= Głos (1886–1905) =

Polish language weekly review

Głos (The Voice; /pl/) was a Polish language social, literary and political weekly review published in Warsaw between 1886 and 1905. It was one of the leading journals of the Polish positivist movement. Many of the most renowned Polish writers published their novels in Głos, which also became a tribune of the naturalist literary movement of the late 19th century. During the Revolution of 1905 it was closed down by tsarist authorities.

The literary section published works by some of the most renowned Polish writers and poets of the epoch, including Adolf Dygasiński, Jan Kasprowicz, Bolesław Leśmian, Maria Konopnicka, Władysław Orkan, Eliza Orzeszkowa, Wacław Sieroszewski, Stanisław Przybyszewski and Leopold Staff. Głos also frequently published translated literary works of contemporary foreign writers. Among the notable journalists of the weekly was also Janusz Korczak who authored numerous editorials, reportages and feuilletons, as well as had one of his novels published there in 1904 and 1905.

==1886-1894==
Officially dubbed the "scientific, literary, social and political weekly", it was first issued in October 1886. Initially clearly leftist and pro-positivist, by 1888 the journal had changed directions and started siding with the right side of the political scene. While published officially and accepted by the Imperial Russian censorship, it was secretly financed and headed by the underground National League organisation acting clandestinely in all three Partitions of Poland (and a predecessor of the rightist National-Democratic Party), led by Roman Dmowski. It was targeted mostly at intelligentsia, but thanks to novels and short stories published in every issue Głos had gained also much readership among lower strata of the society.

The journal retained a mildly positivist programme, calling for the creation of a "new society", based upon new principles, but seldom specifying what the principles should be. The newspaper's political editorials also touched upon the problems of assimilation of Jewry, education of the masses and emancipation of lower classes.

===Antisemitism===
In 1886 the co-founder of the magazine Jan Ludwik Popławski called for the assimilation of the Polish Jewry, but doubted the possibility of its realization, because of "fundamental religious and anthropological differences". According to the Polish historian Alina Cała this was the first ever reference to racism in the Polish press.

While antisemitic tendencies in Popławski's editorials became apparent from the magazine's inaugural year, another Głos editor Józef Potocki advocated friendship with Polish Jews and attempted to counter the influence of Rola magazine, which was openly antisemitic and more popular among people belonging to a lower stratum of the Polish society.

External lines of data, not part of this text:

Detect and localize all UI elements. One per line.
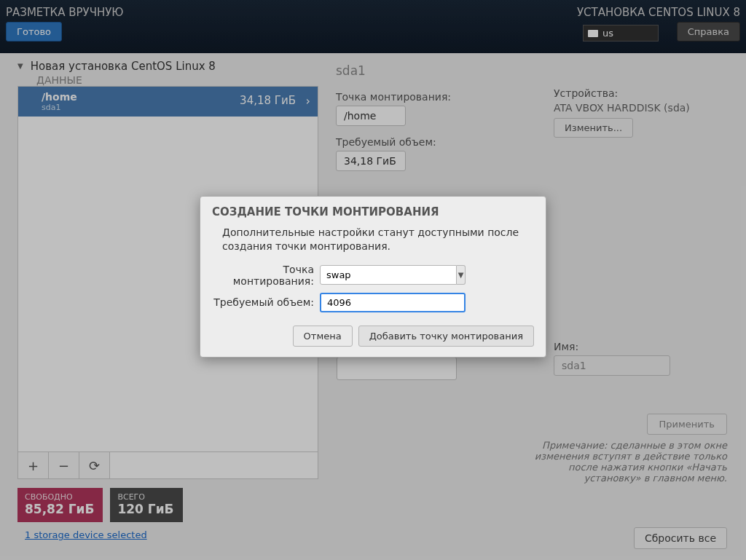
cancel-button[interactable]: Отмена xyxy=(293,326,353,347)
add-mountpoint-button[interactable]: Добавить точку монтирования xyxy=(358,326,534,347)
dialog-mount-label: Точка монтирования: xyxy=(212,264,314,287)
mount-point-combo[interactable]: ▼ xyxy=(320,265,466,285)
mount-point-combo-input[interactable] xyxy=(320,265,457,285)
dialog-capacity-input[interactable] xyxy=(320,293,466,312)
dialog-description: Дополнительные настройки станут доступны… xyxy=(222,226,534,253)
add-mountpoint-dialog: СОЗДАНИЕ ТОЧКИ МОНТИРОВАНИЯ Дополнительн… xyxy=(200,196,546,358)
combo-dropdown-button[interactable]: ▼ xyxy=(457,265,466,285)
dialog-title: СОЗДАНИЕ ТОЧКИ МОНТИРОВАНИЯ xyxy=(212,205,534,218)
dialog-capacity-label: Требуемый объем: xyxy=(212,296,314,308)
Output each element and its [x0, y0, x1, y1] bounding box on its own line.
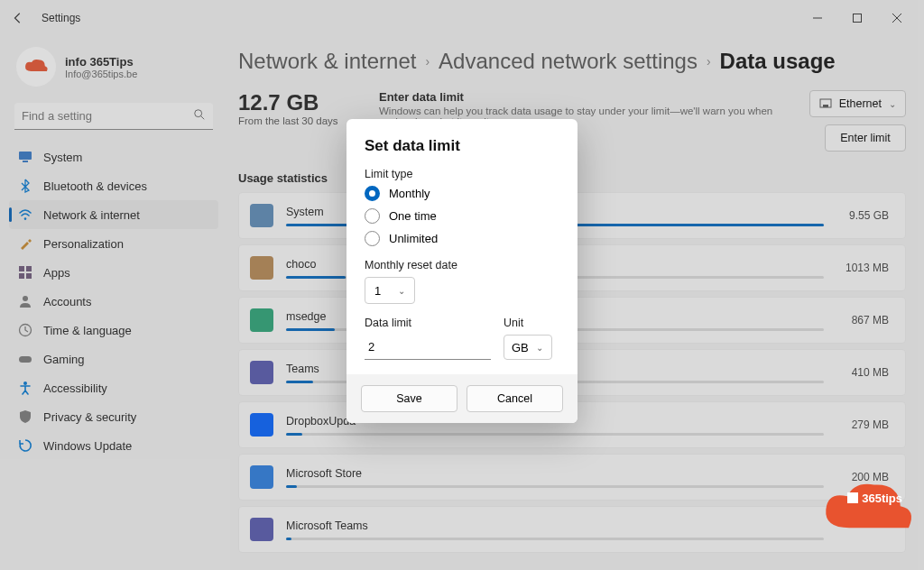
radio-monthly[interactable]: Monthly: [365, 186, 559, 201]
cancel-button[interactable]: Cancel: [467, 385, 563, 412]
data-limit-label: Data limit: [365, 317, 491, 329]
limit-type-label: Limit type: [365, 168, 559, 180]
unit-label: Unit: [504, 317, 552, 329]
reset-date-select[interactable]: 1 ⌄: [365, 277, 415, 304]
watermark-text: 365tips: [847, 492, 902, 505]
radio-unlimited[interactable]: Unlimited: [365, 231, 559, 246]
set-data-limit-dialog: Set data limit Limit type Monthly One ti…: [346, 119, 578, 423]
chevron-down-icon: ⌄: [398, 286, 405, 296]
watermark: 365tips: [819, 478, 919, 545]
save-button[interactable]: Save: [361, 385, 457, 412]
reset-date-label: Monthly reset date: [365, 259, 559, 271]
radio-icon: [365, 186, 380, 201]
radio-one-time[interactable]: One time: [365, 208, 559, 224]
chevron-down-icon: ⌄: [536, 343, 543, 353]
radio-icon: [365, 208, 380, 224]
radio-icon: [365, 231, 380, 246]
dialog-title: Set data limit: [365, 137, 559, 155]
data-limit-input[interactable]: [365, 335, 491, 360]
unit-select[interactable]: GB ⌄: [504, 335, 552, 360]
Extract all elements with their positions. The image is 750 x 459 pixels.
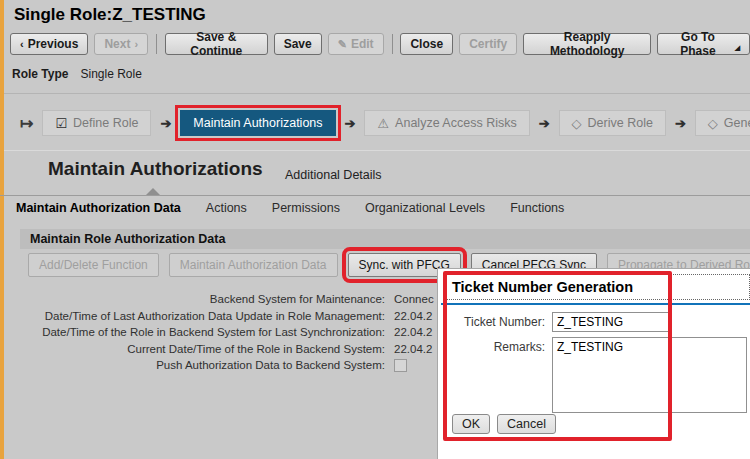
edit-button[interactable]: ✎ Edit	[328, 33, 384, 55]
ticket-number-label: Ticket Number:	[438, 315, 545, 329]
roadmap-step-maintain-authorizations[interactable]: Maintain Authorizations	[180, 110, 335, 136]
chevron-right-icon: ›	[134, 39, 138, 50]
page-title: Single Role:Z_TESTING	[14, 5, 206, 25]
toolbar-divider	[156, 34, 157, 54]
field-value: 22.04.2	[394, 326, 432, 338]
roadmap-start-icon: ↦	[20, 114, 33, 133]
tab-additional-details[interactable]: Additional Details	[285, 168, 382, 182]
button-label: Next	[104, 37, 130, 51]
arrow-right-icon: ➔	[675, 116, 686, 131]
tab-actions[interactable]: Actions	[206, 201, 247, 215]
previous-button[interactable]: ‹ Previous	[10, 33, 88, 55]
field-label: Backend System for Maintenance:	[28, 293, 385, 305]
tab-permissions[interactable]: Permissions	[272, 201, 340, 215]
field-label: Date/Time of the Role in Backend System …	[28, 326, 385, 338]
dialog-button-row: OK Cancel	[452, 414, 556, 434]
role-type-row: Role Type Single Role	[12, 67, 142, 81]
step-label: Analyze Access Risks	[395, 116, 517, 130]
button-label: Go To Phase	[667, 30, 728, 58]
menu-corner-icon: ◢	[735, 44, 740, 52]
remarks-label: Remarks:	[438, 340, 545, 354]
dialog-accent-line	[441, 303, 750, 305]
field-label: Current Date/Time of the Role in Backend…	[28, 343, 385, 355]
tab-bar: Maintain Authorization Data Actions Perm…	[0, 195, 750, 219]
roadmap-step-generate-roles[interactable]: ◇ Generate Roles	[695, 110, 750, 136]
ticket-number-generation-dialog: Ticket Number Generation Ticket Number: …	[437, 268, 750, 459]
save-button[interactable]: Save	[274, 33, 322, 55]
field-value: 22.04.2	[394, 310, 432, 322]
toolbar: ‹ Previous Next › Save & Continue Save ✎…	[10, 31, 750, 57]
tab-functions[interactable]: Functions	[510, 201, 564, 215]
cancel-button[interactable]: Cancel	[497, 414, 556, 434]
active-tab-pointer	[146, 188, 160, 195]
close-button[interactable]: Close	[400, 33, 453, 55]
roadmap-step-define-role[interactable]: ☑ Define Role	[42, 110, 151, 136]
button-label: Previous	[28, 37, 79, 51]
arrow-right-icon: ➔	[345, 116, 356, 131]
dialog-title-bar: Ticket Number Generation	[443, 274, 750, 300]
tab-maintain-authorization-data[interactable]: Maintain Authorization Data	[16, 201, 181, 215]
roadmap-step-derive-role[interactable]: ◇ Derive Role	[559, 110, 666, 136]
next-button[interactable]: Next ›	[94, 33, 148, 55]
step-label: Maintain Authorizations	[193, 116, 322, 130]
field-row: Current Date/Time of the Role in Backend…	[28, 341, 448, 358]
go-to-phase-button[interactable]: Go To Phase ◢	[657, 33, 750, 55]
toolbar-divider	[392, 34, 393, 54]
ticket-number-input[interactable]	[552, 312, 670, 332]
certify-button[interactable]: Certify	[459, 33, 517, 55]
button-label: Edit	[351, 37, 374, 51]
tab-organizational-levels[interactable]: Organizational Levels	[365, 201, 485, 215]
ok-button[interactable]: OK	[452, 414, 490, 434]
field-value: Connec	[394, 293, 434, 305]
step-label: Generate Roles	[724, 116, 750, 130]
save-and-continue-button[interactable]: Save & Continue	[165, 33, 268, 55]
arrow-right-icon: ➔	[539, 116, 550, 131]
field-label: Date/Time of Last Authorization Data Upd…	[28, 310, 385, 322]
step-label: Derive Role	[588, 116, 653, 130]
field-value: 22.04.2	[394, 343, 432, 355]
pencil-icon: ✎	[338, 39, 347, 50]
step-label: Define Role	[73, 116, 138, 130]
field-row: Date/Time of Last Authorization Data Upd…	[28, 308, 448, 325]
roadmap-step-analyze-access-risks[interactable]: ⚠ Analyze Access Risks	[364, 110, 529, 136]
dialog-title: Ticket Number Generation	[452, 279, 633, 295]
left-edge-strip	[0, 0, 4, 459]
maintain-authorization-data-button[interactable]: Maintain Authorization Data	[169, 253, 338, 277]
diamond-icon: ◇	[708, 116, 718, 131]
role-type-label: Role Type	[12, 67, 68, 81]
field-label: Push Authorization Data to Backend Syste…	[28, 359, 385, 371]
checkbox-checked-icon: ☑	[55, 116, 67, 131]
app-window: Single Role:Z_TESTING ‹ Previous Next › …	[0, 0, 750, 459]
phase-roadmap: ↦ ☑ Define Role ➔ Maintain Authorization…	[20, 100, 750, 146]
remarks-textarea[interactable]: Z_TESTING	[552, 337, 747, 413]
push-authorization-data-checkbox[interactable]	[394, 359, 407, 372]
arrow-right-icon: ➔	[160, 116, 171, 131]
diamond-icon: ◇	[572, 116, 582, 131]
field-row: Date/Time of the Role in Backend System …	[28, 324, 448, 341]
warning-icon: ⚠	[377, 116, 389, 131]
field-row: Backend System for Maintenance: Connec	[28, 291, 448, 308]
authorization-data-fields: Backend System for Maintenance: Connec D…	[28, 291, 448, 374]
section-title: Maintain Role Authorization Data	[20, 229, 750, 249]
field-row: Push Authorization Data to Backend Syste…	[28, 357, 448, 374]
reapply-methodology-button[interactable]: Reapply Methodology	[523, 33, 651, 55]
separator-line	[4, 93, 750, 94]
view-title: Maintain Authorizations	[48, 158, 263, 180]
role-type-value: Single Role	[80, 67, 141, 81]
add-delete-function-button[interactable]: Add/Delete Function	[28, 253, 159, 277]
separator-line	[4, 150, 750, 151]
chevron-left-icon: ‹	[20, 39, 24, 50]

But from 1889 Głos was rapidly becoming openly antisemitic. The articles dedicated to "the Jewish question" became more frequent, their rhetoric was becoming more violent. According to historian Brian Porter: "The glosowcy ["people of the Głos"] were well aware that they were repositioning Polish anti-Semitism and giving it legitimacy for the radical intelligentsia". But still in contrast to Rola, Głos was avoiding emotional language and personal attacks. While Rola's antisemitism was of an economic origin, Głos presented ideological antisemitism. By 1891 Głos had created an outline of the anti-Jewish programme, which was soon adopted by National Democracy.

Głos practically ceased to exist in 1894, after most of its staff (including the acting editor in chief Jan Ludwik Popławski) had been arrested by tsarist authorities for taking part in an illegal commemoration of the 100th anniversary of the Kościuszko Uprising. Although most were set free the following year, they were not allowed to publish the newspaper any more.

==1895-1905==
The journal was reformed under the leadership of Zygmunt Wasilewski, another of the National League's activists, until then a collaborator of Stefan Żeromski and one of the founders of the Polish National Library in Rapperswil. While still supportive of the National League's vision of future Polish statehood, it returned to a more pro-leftist stance. During the last five years of its existence, the journal was headed by a renowned psychologist and teacher Jan Władysław Dawid, who bought the title in 1901. Under his leadership Głos became somewhat more leftist, openly criticising the bourgeoisie, gentry and other privileged classes. During the Revolution in the Kingdom of Poland (part of the Revolution of 1905) it was closed, in December 1905, by the Russian authorities.